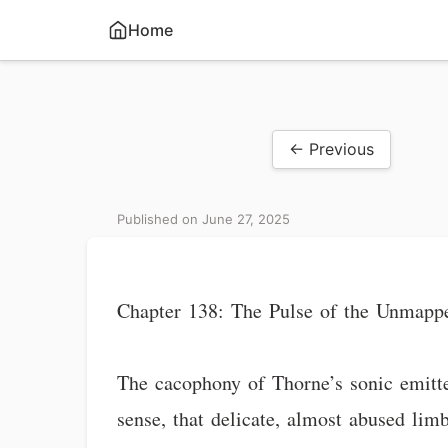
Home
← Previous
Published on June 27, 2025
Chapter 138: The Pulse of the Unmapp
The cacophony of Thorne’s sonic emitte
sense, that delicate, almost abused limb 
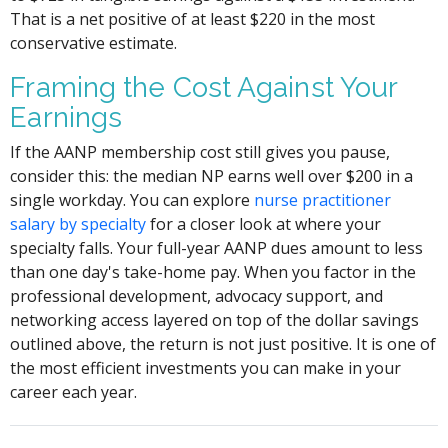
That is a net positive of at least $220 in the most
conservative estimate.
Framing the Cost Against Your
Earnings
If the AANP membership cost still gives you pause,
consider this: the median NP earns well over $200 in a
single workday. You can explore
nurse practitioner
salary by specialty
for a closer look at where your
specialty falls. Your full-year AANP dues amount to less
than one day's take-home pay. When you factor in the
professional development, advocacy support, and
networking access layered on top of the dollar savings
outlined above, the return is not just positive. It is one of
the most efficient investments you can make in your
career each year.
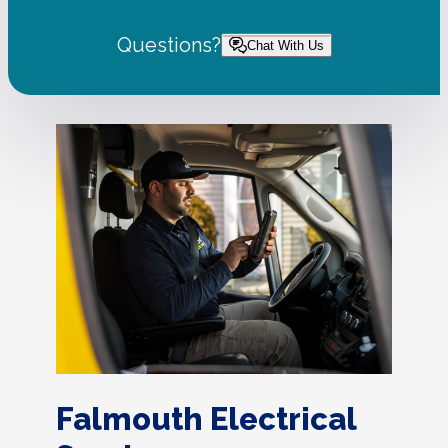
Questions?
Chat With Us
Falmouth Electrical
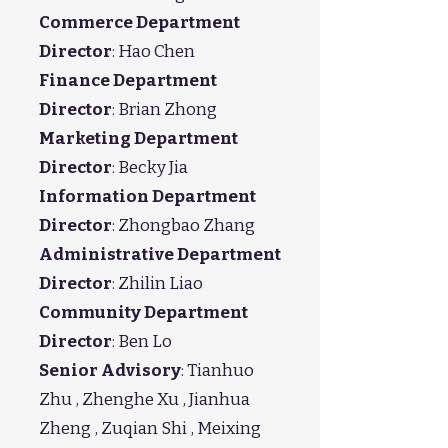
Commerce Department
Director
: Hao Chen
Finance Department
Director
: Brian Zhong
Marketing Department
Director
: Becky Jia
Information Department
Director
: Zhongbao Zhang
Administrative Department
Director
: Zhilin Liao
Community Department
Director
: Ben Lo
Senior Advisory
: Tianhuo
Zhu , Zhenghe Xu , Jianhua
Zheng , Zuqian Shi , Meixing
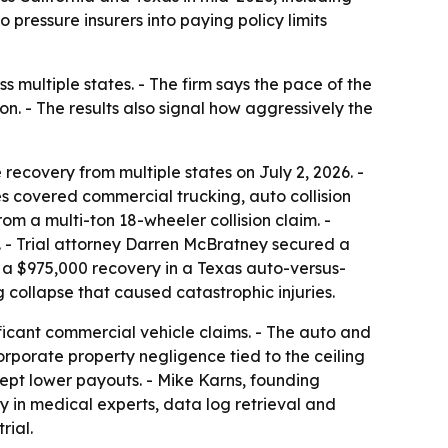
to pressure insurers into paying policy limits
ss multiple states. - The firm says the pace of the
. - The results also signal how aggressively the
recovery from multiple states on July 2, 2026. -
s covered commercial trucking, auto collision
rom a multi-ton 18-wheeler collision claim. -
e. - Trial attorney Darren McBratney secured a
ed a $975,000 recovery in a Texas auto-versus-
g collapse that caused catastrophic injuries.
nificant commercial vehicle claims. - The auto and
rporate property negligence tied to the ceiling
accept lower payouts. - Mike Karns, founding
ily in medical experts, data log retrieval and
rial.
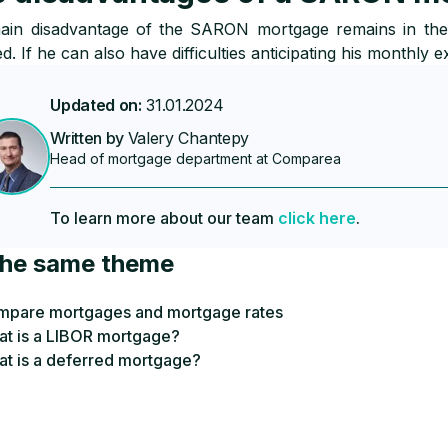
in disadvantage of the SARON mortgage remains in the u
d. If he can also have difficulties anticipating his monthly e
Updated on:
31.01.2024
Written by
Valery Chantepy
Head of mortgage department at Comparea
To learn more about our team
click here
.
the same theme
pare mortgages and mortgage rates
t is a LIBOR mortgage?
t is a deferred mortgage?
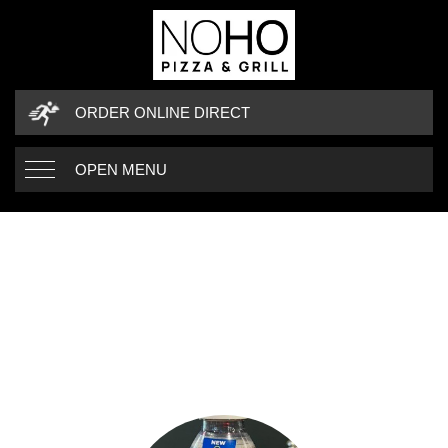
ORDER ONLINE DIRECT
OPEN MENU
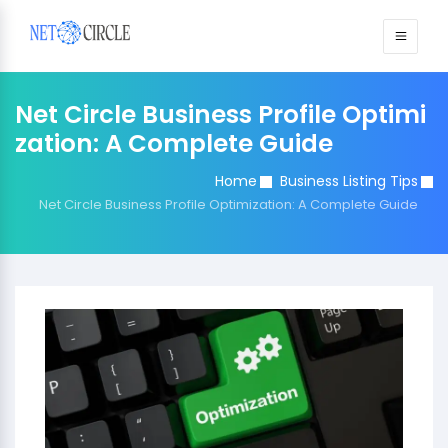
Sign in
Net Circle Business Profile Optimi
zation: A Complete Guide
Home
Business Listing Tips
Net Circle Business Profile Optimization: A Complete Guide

━━━━━━━━━━━━━━━━━━━━

* [Assigned task]: Show every line from the entries above in which "commercial" appears.

* [Result]:
s covered commercial trucking, auto collision
nificant commercial vehicle claims. - The auto and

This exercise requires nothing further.